Restate the listing below word for word. No picture belongs in the result.

Data for analysis START

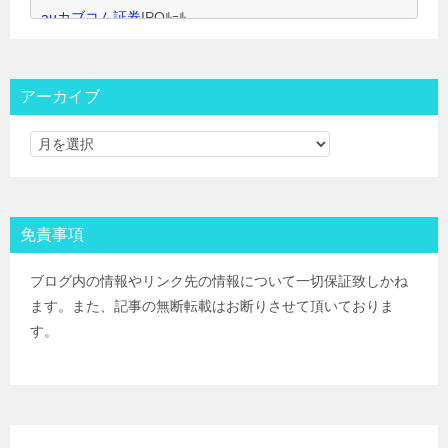
auカブコム証券
IPOﾙｰﾙ
大和証券
IPOﾙｰﾙ
大和コネクト証券
IPOﾙｰﾙ
三菱ＵＦＪ証券
IPOﾙｰﾙ
アーカイブ
みずほ証券
IPOﾙｰﾙ
ＳＭＢＣ日興証券
IPOﾙｰﾙ
野村證券(ﾈｯﾄ＆ｺｰﾙ)
IPOﾙｰﾙ
東海東京証券
IPOﾙｰﾙ
岡三証券
IPOﾙｰﾙ
免責事項
ＧＭＯクリック証券
IPOﾙｰﾙ
Jトラストグローバル証券(旧エイチ・エス証券)
IPOﾙｰﾙ
ブログ内の情報やリンク先の情報について一切保証致しかね
アイザワ証券
IPOﾙｰﾙ
ます。また、記事の無断転載はお断りさせて頂いておりま
むさし証券
IPOﾙｰﾙ
す。
マネックス証券
IPOﾙｰﾙ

Data for analysis END

### Exercise output
auカブコム証券
IPOﾙｰﾙ
大和証券
IPOﾙｰﾙ
大和コネクト証券
IPOﾙｰﾙ
三菱ＵＦＪ証券
IPOﾙｰﾙ
アーカイブ
みずほ証券
IPOﾙｰﾙ
ＳＭＢＣ日興証券
IPOﾙｰﾙ
野村證券(ﾈｯﾄ＆ｺｰﾙ)
IPOﾙｰﾙ
東海東京証券
IPOﾙｰﾙ
岡三証券
IPOﾙｰﾙ
免責事項
ＧＭＯクリック証券
IPOﾙｰﾙ
Jトラストグローバル証券(旧エイチ・エス証券)
IPOﾙｰﾙ
ブログ内の情報やリンク先の情報について一切保証致しかね
アイザワ証券
IPOﾙｰﾙ
ます。また、記事の無断転載はお断りさせて頂いておりま
むさし証券
IPOﾙｰﾙ
す。
マネックス証券
IPOﾙｰﾙ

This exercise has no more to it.